UFFICIO NAZIONALE PER L'EDUCAZIONE, LA SCUOLA E L'UNIVERSITÀ
DELLA CONFERENZA EPISCOPALE ITALIANA

«Scuola di specializzazione sul sostegno»

D’Alonzo (Cattolica): è necessario rendere stabili i percorsi di formazione degli insegnanti
3 Giugno 2022

Si sono conclusi nei giorni scorsi i test preselettivi per il settimo ciclo dei percorsi di specializzazione sul sostegno che, per quest’anno, prevedono l’attivazione di 25.615 posti di Tfa (Tirocinio formativo attivo), mentre nel triennio 2021-2024 saranno in totale 90mila. Come denunciato dalla Cisl Scuola, la distribuzione dei posti attivati dalle università non è direttamente proporzionale alla domanda di insegnanti di sostegno proveniente dal territorio. Così, per esempio, in Lombardia, a fronte di 5.700 cattedre vacanti, i posti di Tfa attivati sono 1.240, pari al 21,75% del totale. In Calabria, invece, dove mancano 73 insegnanti di sostegno, i posti di Tfa attivati sono 2.070, pari al 2.835,62% in più rispetto all’effettiva necessità. E questo fenomeno si ripresenta in tutte le regioni del Nord, dove la disponibilità di posti in formazione sul sostegno non arriva a coprire la domanda delle scuole. (P. Fer.)

«Sul sostegno serve una scuola di specializzazione, come esiste in Medicina, che inizi regolarmente ogni anno e renda virtuoso un percorso che, invece, in questi anni ha mostrato tutti i propri limiti. E a pagarne le conseguenze sono gli alunni disabili, l’anello più debole della catena». È la proposta per rimettere al centro delle politiche scolastiche l’inclusione degli studenti più fragili, avanzata dal presidente della Società italiana di Pedagogia speciale (Sipes), Luigi D’Alonzo, docente dell’Università Cattolica e delegato del rettore per l’integrazione degli studenti con disabilità e Dsa di tutte le sedi dell’ateneo.

Quali sarebbe il valore aggiunto di una Scuola di specializzazione sul sostegno?

Il principale sarebbe quello di rendere stabile, istituzionalizzandolo, un percorso di formazione all’interno dei normali corsi universitari. Oggi, invece, non è così. I percorsi di formazione sul sostegno, i Tfa, sono stati istituiti nel 2011 e, da allora, siamo soltanto al settimo ciclo, quando, invece, avremmo dovuto averne avuto uno all’anno. Cambi di governo e lungaggini burocratiche hanno rallentato il tutto.

Con quali conseguenze?

La principale è che almeno il 30% degli insegnanti di sostegno è precario e che tanti docenti vedono nel sostegno soltanto una modalità per conseguire il punteggio necessario per passare all’insegnamento curricolare. Per questa ragione, la formazione sul sostegno merita di essere ricompresa all’interno dei corsi universitari. Perché formare docenti di sostegno è davvero un’opera meritoria. Don Calabria amava ripetere che “la gioventù è di chi se la piglia”. Ma chi si piglia i ragazzi disabili? Chi se ne occupa?

Come mai le università, soprattutto al Nord, attivano corsi di Tfa largamente inferiori rispetto alle reali necessità?
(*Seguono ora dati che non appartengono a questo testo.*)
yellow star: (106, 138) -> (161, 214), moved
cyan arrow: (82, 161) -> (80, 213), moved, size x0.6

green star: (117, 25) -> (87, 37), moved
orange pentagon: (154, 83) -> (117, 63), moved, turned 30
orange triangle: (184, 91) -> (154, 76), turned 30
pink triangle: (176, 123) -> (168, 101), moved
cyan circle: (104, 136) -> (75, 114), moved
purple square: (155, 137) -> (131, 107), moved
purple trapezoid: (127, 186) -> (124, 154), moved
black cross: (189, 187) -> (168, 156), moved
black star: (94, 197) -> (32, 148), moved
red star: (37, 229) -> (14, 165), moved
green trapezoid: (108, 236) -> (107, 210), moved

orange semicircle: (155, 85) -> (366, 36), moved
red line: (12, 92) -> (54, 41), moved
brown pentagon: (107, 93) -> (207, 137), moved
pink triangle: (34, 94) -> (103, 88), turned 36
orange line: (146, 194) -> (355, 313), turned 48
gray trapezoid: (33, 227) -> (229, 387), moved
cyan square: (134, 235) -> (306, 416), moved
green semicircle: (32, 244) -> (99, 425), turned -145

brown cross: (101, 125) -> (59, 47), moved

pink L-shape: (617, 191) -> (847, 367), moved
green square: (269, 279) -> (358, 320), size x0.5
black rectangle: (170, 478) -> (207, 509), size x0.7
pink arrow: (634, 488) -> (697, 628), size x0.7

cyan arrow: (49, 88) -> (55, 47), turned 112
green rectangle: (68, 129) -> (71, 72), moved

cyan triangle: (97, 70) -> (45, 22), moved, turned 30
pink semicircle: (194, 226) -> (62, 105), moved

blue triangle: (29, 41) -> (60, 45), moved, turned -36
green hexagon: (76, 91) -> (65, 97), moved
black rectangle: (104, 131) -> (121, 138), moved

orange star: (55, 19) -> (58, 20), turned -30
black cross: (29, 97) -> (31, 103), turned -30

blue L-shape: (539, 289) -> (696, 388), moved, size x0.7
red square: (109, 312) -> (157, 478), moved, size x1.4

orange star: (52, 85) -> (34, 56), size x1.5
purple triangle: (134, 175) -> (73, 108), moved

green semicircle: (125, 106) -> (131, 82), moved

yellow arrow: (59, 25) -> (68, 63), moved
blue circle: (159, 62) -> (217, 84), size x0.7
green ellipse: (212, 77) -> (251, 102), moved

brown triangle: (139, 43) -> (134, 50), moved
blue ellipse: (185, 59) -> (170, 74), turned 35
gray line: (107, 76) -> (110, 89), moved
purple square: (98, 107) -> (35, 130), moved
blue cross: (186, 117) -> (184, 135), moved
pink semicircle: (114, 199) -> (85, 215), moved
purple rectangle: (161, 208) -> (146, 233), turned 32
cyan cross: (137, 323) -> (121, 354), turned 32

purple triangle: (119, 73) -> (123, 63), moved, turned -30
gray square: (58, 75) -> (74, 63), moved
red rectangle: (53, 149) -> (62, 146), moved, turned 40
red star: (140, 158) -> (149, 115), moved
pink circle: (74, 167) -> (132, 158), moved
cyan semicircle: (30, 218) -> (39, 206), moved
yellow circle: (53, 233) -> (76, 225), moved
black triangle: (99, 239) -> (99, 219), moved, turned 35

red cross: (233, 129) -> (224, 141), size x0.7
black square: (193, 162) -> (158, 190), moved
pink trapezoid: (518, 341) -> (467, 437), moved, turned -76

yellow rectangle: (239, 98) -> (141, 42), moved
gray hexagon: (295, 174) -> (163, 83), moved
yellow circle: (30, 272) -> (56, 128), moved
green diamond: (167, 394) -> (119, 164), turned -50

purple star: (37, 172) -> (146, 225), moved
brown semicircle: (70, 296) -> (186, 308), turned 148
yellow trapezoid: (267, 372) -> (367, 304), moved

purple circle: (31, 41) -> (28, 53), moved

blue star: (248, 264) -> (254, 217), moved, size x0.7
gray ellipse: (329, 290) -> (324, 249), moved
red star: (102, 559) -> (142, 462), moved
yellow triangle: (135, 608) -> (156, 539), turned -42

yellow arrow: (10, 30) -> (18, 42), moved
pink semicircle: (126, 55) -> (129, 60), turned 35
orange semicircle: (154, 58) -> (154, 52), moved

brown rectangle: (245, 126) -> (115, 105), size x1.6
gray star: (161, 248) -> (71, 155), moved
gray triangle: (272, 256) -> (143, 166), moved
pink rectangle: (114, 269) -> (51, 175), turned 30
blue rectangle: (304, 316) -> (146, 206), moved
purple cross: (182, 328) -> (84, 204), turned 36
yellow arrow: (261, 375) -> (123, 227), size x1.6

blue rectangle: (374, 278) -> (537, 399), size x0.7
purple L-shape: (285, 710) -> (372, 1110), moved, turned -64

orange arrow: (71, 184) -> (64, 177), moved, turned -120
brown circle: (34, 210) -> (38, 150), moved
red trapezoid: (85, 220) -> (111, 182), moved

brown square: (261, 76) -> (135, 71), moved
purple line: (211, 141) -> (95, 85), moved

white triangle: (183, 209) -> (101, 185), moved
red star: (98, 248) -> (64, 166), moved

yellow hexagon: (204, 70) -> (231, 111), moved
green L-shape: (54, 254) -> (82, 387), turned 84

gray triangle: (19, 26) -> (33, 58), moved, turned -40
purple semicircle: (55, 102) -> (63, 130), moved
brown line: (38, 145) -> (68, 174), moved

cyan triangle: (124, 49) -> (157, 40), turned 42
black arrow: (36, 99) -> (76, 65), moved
Perché per formare gli insegnanti di sostegno occorrono risorse e personale dedicato che le università fanno fatica a recuperare. Noi, in Università Cattolica, facciamo il massimo possibile, anche sulla base delle domande di iscrizione ai corsi che effettivamente arrivano dagli aspiranti insegnanti di sostegno. E tutti sappiamo quanta disaffezione ci sia, oggi, verso l’insegnamento, vista la scarsa considerazione sociale in cui, purtroppo, è tenuta questa professione. E questo vale, a maggior ragione, per gli insegnanti di sostegno.

Quali sono le ricadute, di questa situazione, sugli alunni?

Nella scuola secondaria abbiamo il 30% di alunni con Bisogni educativi speciali, ma questo dato allarmante non sembra smuovere i decisori politici. È stata appena varata la riforma della formazione iniziale degli insegnanti che prevede un percorso universitario abilitante di almeno 60 crediti formativi. Mi auguro che all’interno di questi percorsi ci siano anche discipline legate all’inclusione scolastica dei disabili. Che, a 45 anni dall’abolizione delle classi differenziali, è ancora considerata un “problema” dell’insegnante di sostegno e non, invece, un compito dell’intero corpo docente. Un principio di civiltà che fa ancora tanta fatica a passare in molte scuole.